- **What you should do**
Below are records to reproduce in full; copy them exactly but keep the pictures out.

- **Supplied records**
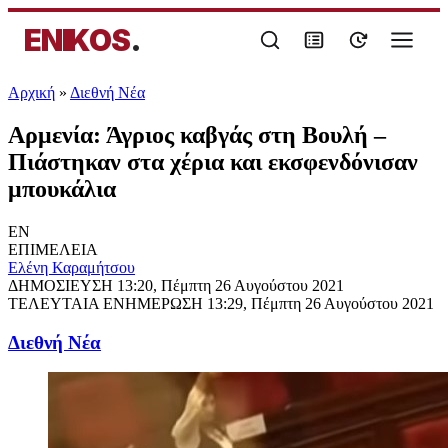
ENIKOS
.
Αρχική
»
Διεθνή Νέα
Αρμενία: Άγριος καβγάς στη Βουλή –
Πιάστηκαν στα χέρια και εκσφενδόνισαν
μπουκάλια
EN
ΕΠΙΜΕΛΕΙΑ
Ελένη Καραμήτσου
ΔΗΜΟΣΙΕΥΣΗ
13:20, Πέμπτη 26 Αυγούστου 2021
ΤΕΛΕΥΤΑΙΑ ΕΝΗΜΕΡΩΣΗ
13:29, Πέμπτη 26 Αυγούστου 2021
Διεθνή Νέα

- **Finished exercise**
ENIKOS
.
Αρχική
»
Διεθνή Νέα
Αρμενία: Άγριος καβγάς στη Βουλή –
Πιάστηκαν στα χέρια και εκσφενδόνισαν
μπουκάλια
EN
ΕΠΙΜΕΛΕΙΑ
Ελένη Καραμήτσου
ΔΗΜΟΣΙΕΥΣΗ
13:20, Πέμπτη 26 Αυγούστου 2021
ΤΕΛΕΥΤΑΙΑ ΕΝΗΜΕΡΩΣΗ
13:29, Πέμπτη 26 Αυγούστου 2021
Διεθνή Νέα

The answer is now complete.